> [MATERIAL TO PROCESS]
:::

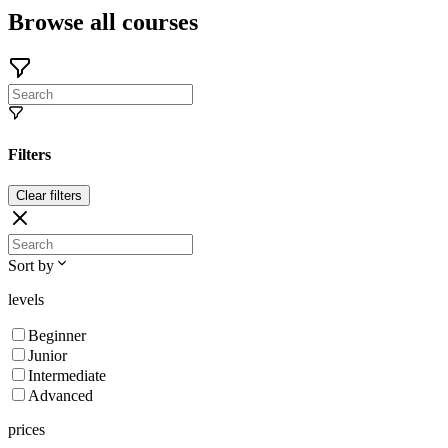
Browse all courses
Filters
Clear filters
Sort by
levels
Beginner
Junior
Intermediate
Advanced
prices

:::

> [WORK ITEM] Please give the entries above again exactly as written, leaving out any pictures.

> [ANSWER SECTION]
Browse all courses
Filters
Clear filters
Sort by
levels
Beginner
Junior
Intermediate
Advanced
prices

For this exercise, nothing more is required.